MATERIAL PROVIDED:
Content starts
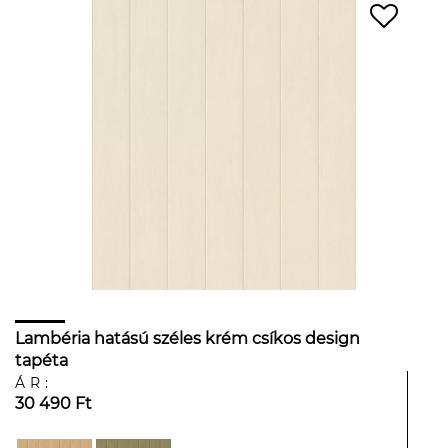
Lambéria hatású széles krém csíkos design
tapéta
ÁR:
30 490 Ft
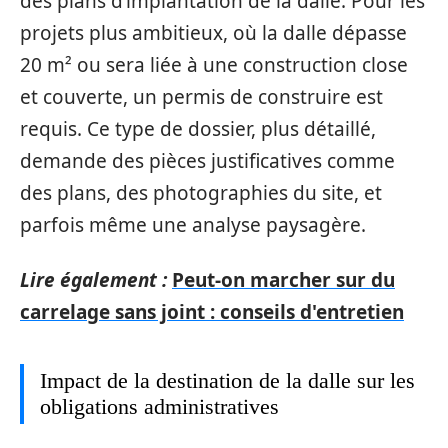
des plans d’implantation de la dalle. Pour les
projets plus ambitieux, où la dalle dépasse
20 m² ou sera liée à une construction close
et couverte, un permis de construire est
requis. Ce type de dossier, plus détaillé,
demande des pièces justificatives comme
des plans, des photographies du site, et
parfois même une analyse paysagère.
Lire également :
Peut-on marcher sur du
carrelage sans joint : conseils d'entretien
Impact de la destination de la dalle sur les
obligations administratives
Content ends
TASK DETAILS: The records above are to be transcribed exactly, with every picture left out.

ANSWER SPACE:
Lambéria hatású széles krém csíkos design
tapéta
ÁR:
30 490 Ft
des plans d’implantation de la dalle. Pour les
projets plus ambitieux, où la dalle dépasse
20 m² ou sera liée à une construction close
et couverte, un permis de construire est
requis. Ce type de dossier, plus détaillé,
demande des pièces justificatives comme
des plans, des photographies du site, et
parfois même une analyse paysagère.
Lire également :
Peut-on marcher sur du
carrelage sans joint : conseils d'entretien
Impact de la destination de la dalle sur les
obligations administratives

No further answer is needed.